The recent Russian probe, launched last week, announced on Sunday that Yevgeniy Prigozhin, the chief of the Wagner Group, met his demise in a plane crash, along with ten others. Russian officials stated that the DNA of those who died corresponded with the identities of the expected passengers, including Prigozhin. He is notorious for orchestrating an attempted coup against Russia’s military elite earlier in June.
Until Sunday, Russia had not officially acknowledged that Prigozhin was among the passengers. The statement also verified the deaths of other close associates of Prigozhin, like Dmitry Utkin, the co-founder of the Wagner group, and Prigozhin’s security head, Valery Chekalov.
On Friday, Russian President Vladimir Putin described Prigozhin’s life choices as “grave errors” but acknowledged his past contributions, especially during Russia’s assault on Ukraine.
On the other hand, as per Thursday’s update, U.S. authorities speculated an assassination attempt on Prigozhin. While initial beliefs pointed to a surface-to-air missile as the cause, the Wall Street Journal’s early findings suggested other possibilities, such as an onboard bomb. This revolution came after U.S. sources hinted to Reuters that a missile, possibly from Russia, might have downed the plane.
Following the tragedy, Russia began scrutinizing potential breaches of aviation safety.
Given his track record of addressing regime dissidents, digital discussions are rife with suggestions that Putin might have retaliated against Prigozhin. At one point, Putin highlighted how such uprisings could plunge Russia into internal strife.
Subsequently, a pact was inked between Putin and Prigozhin, facilitated by Belarusian leader Aleksandr Lukashenko, aiming to sidestep any further military confrontations. Lukashenko vouched for the accord, believing it averted potential large-scale violence in Russia.
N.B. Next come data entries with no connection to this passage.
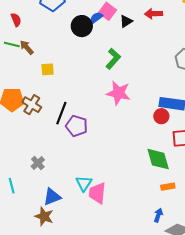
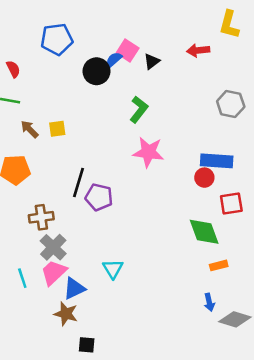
red arrow: (154, 14) -> (198, 50), moved
brown arrow: (27, 47) -> (30, 129), moved
brown cross: (32, 105) -> (41, 217), moved, turned -36
gray cross: (38, 163) -> (53, 247), size x1.5
pink trapezoid: (97, 193) -> (54, 272), moved, turned 45
blue arrow: (158, 215) -> (209, 302), turned 152

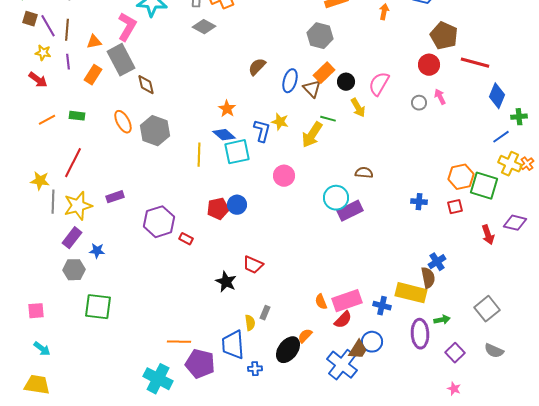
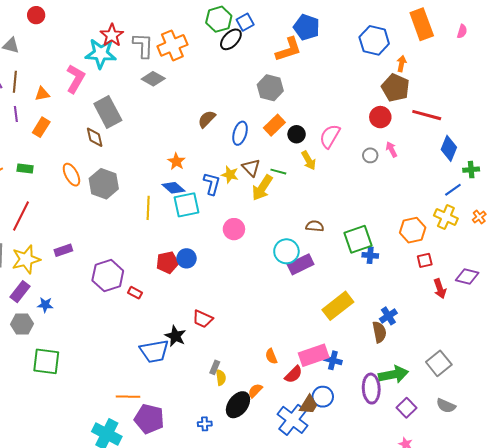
orange arrow: (384, 12) -> (401, 64), moved
gray rectangle: (121, 60) -> (108, 112), moved
brown triangle: (312, 89) -> (251, 168), moved
yellow cross: (510, 164) -> (446, 217), moved
green square: (484, 186) -> (358, 239), moved, turned -36
red square: (455, 207) -> (425, 260), moved
yellow rectangle: (411, 293) -> (338, 306), moved, turned -52
pink rectangle: (347, 301) -> (314, 355), moved
green arrow: (442, 320) -> (393, 374), size x1.8
yellow semicircle: (250, 323) -> (221, 377), moved
blue trapezoid: (233, 345) -> (154, 351), moved, turned -96

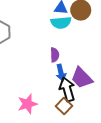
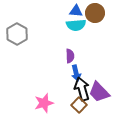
purple trapezoid: (82, 78) -> (99, 92), moved

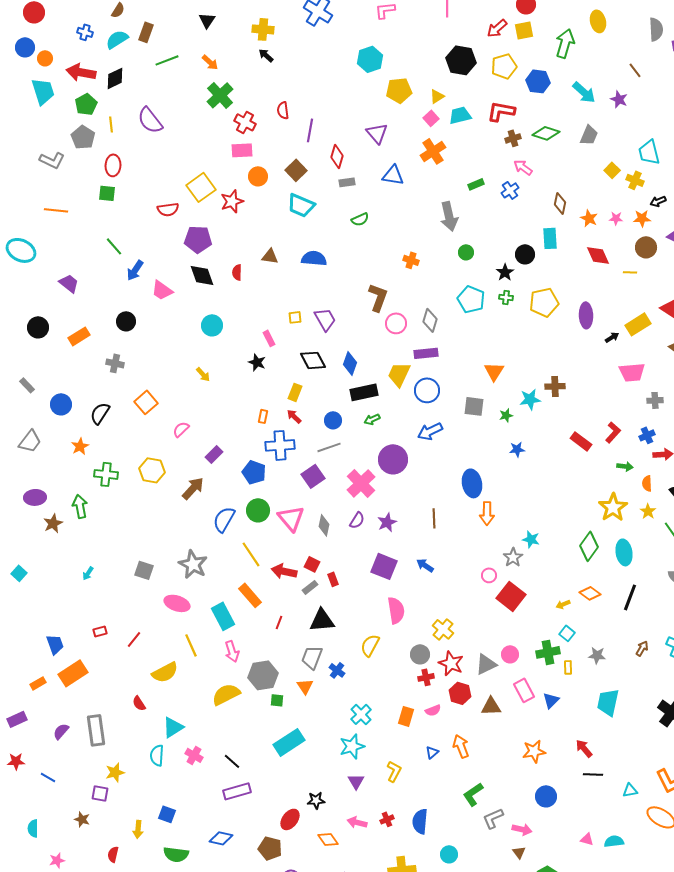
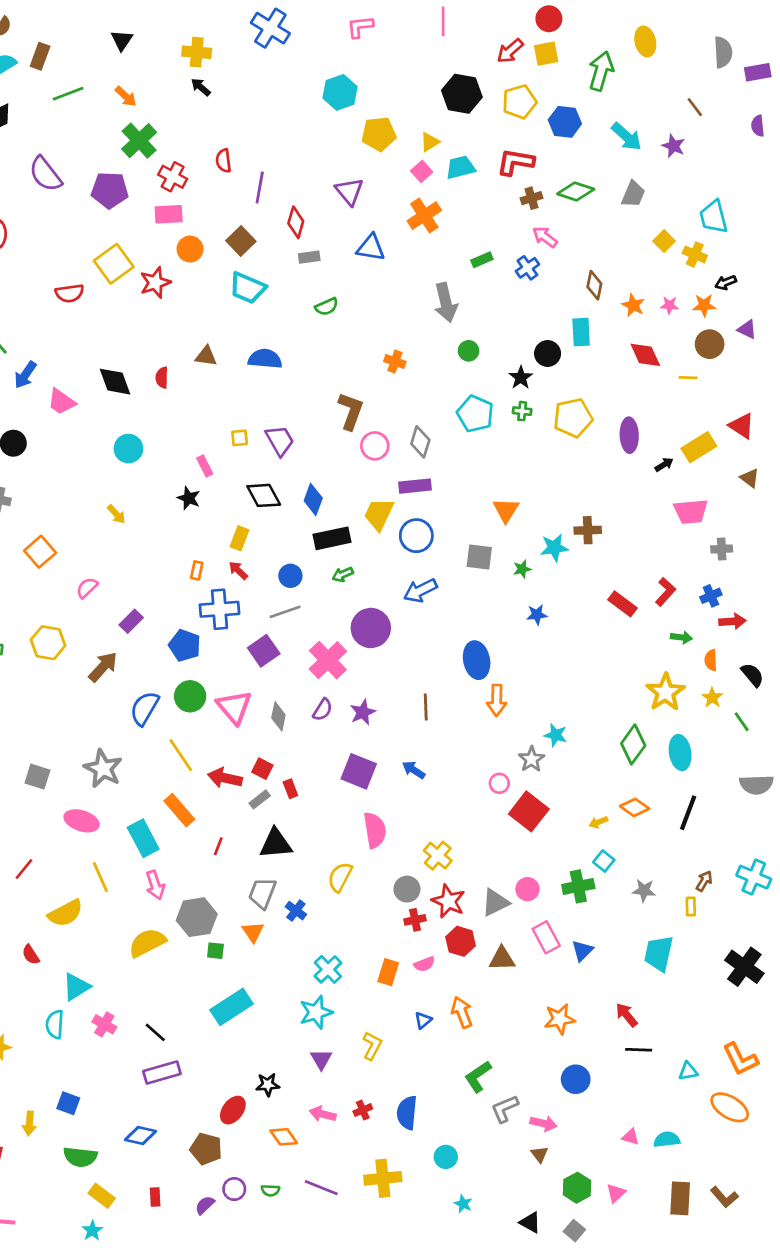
purple pentagon: (198, 239) -> (110, 190), moved
yellow rectangle: (568, 667) -> (691, 907), moved

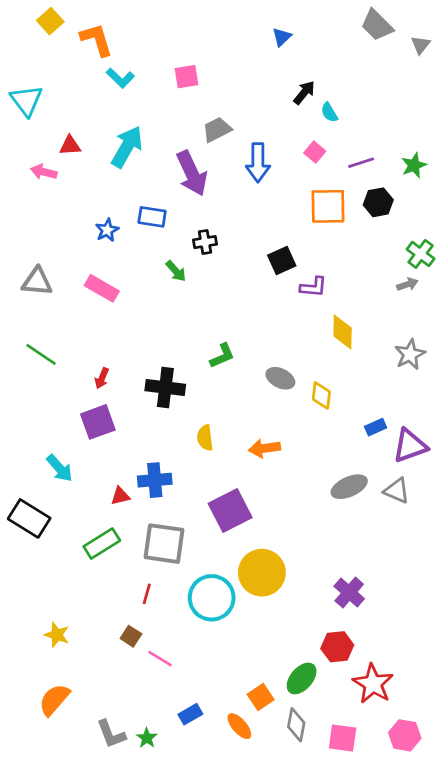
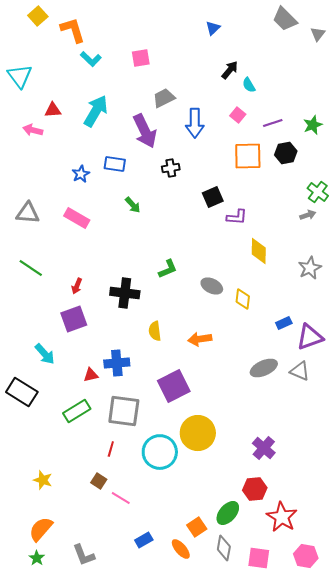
black cross: (205, 242) -> (171, 168), moved
green star: (147, 738) -> (37, 558), moved

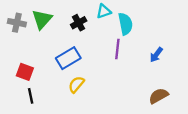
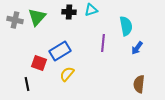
black cross: (79, 23) -> (69, 12), moved, turned 32
cyan semicircle: (125, 24) -> (126, 26), moved
red square: (25, 72) -> (39, 63), moved
brown semicircle: (159, 96) -> (139, 84), turned -54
Still, specific details remained undisclosed.
Since the uprising, much speculation has existed about the Wagner leader’s location. It was presumed he frequently traveled between Russia and Belarus, where Wagner units established training bases for the Belarusian military, following an agreement that concluded the mutiny.
On July 28, he was captured in a photograph at the Africa-Russia summit in St. Petersburg, exchanging pleasantries with an official from the Central African Republic.